The genus Palpita has 10 species in North America. The small photo shows another specimen that might be a different species in Palpita (photo taken on 08/02/12). 

bug guide (this photo):
bug guide (small photo):

Parapediasia decorellus - Hodges#5450
(Graceful Grass-veneer Moth).
Photo: 05/12/15, 10 pm.

The Graceful Grass-veneer Moth is graceful indeed. I really like the intricate pattern along the end of its hindwings. There are at least five US species in this genus. 
bug guide (this photo):

Samea ecclesialis - Hodges#5150 (Assembly Moth).
Size: approx. 20-30 mm. Photo: 08/13/14, 10 pm.
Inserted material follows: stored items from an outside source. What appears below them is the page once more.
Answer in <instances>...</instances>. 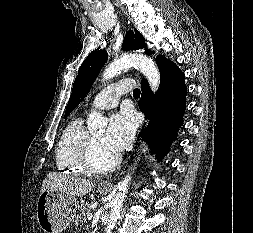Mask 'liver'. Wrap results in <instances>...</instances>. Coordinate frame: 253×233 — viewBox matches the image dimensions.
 I'll use <instances>...</instances> for the list:
<instances>
[{
	"instance_id": "1",
	"label": "liver",
	"mask_w": 253,
	"mask_h": 233,
	"mask_svg": "<svg viewBox=\"0 0 253 233\" xmlns=\"http://www.w3.org/2000/svg\"><path fill=\"white\" fill-rule=\"evenodd\" d=\"M95 187V183L61 174L51 172L47 175L41 186V192L46 190H56L67 194L68 196H84Z\"/></svg>"
}]
</instances>
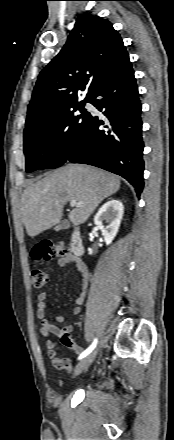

The Assembly Moth (Samea ecclesialis) belongs to the Crambid Snout Moth family. I think it has a beautiful wing pattern. The small photos were taken on 04/24/12 at 10 pm (left) and 08/03/11 at 9 am (right). 

bug guide:
moth photographers group:

Urola nivalis - Hodges#5464 (Snowy Urola).
Photo: 04/07/16, 10 pm.

A beautiful little moth. The wing span is about 2 cn. The silvery-white wings have a satin sheen and when the moth rests, the wings are folded over body in a tent-like fashion. Also the head and the palps are white. The Snowy Urola has a small dark mark at the midpoint of inner margin of forewing. The lack of additional spots distinguishes it from the similar Argyria lacteella. The small photo shows the same specimen.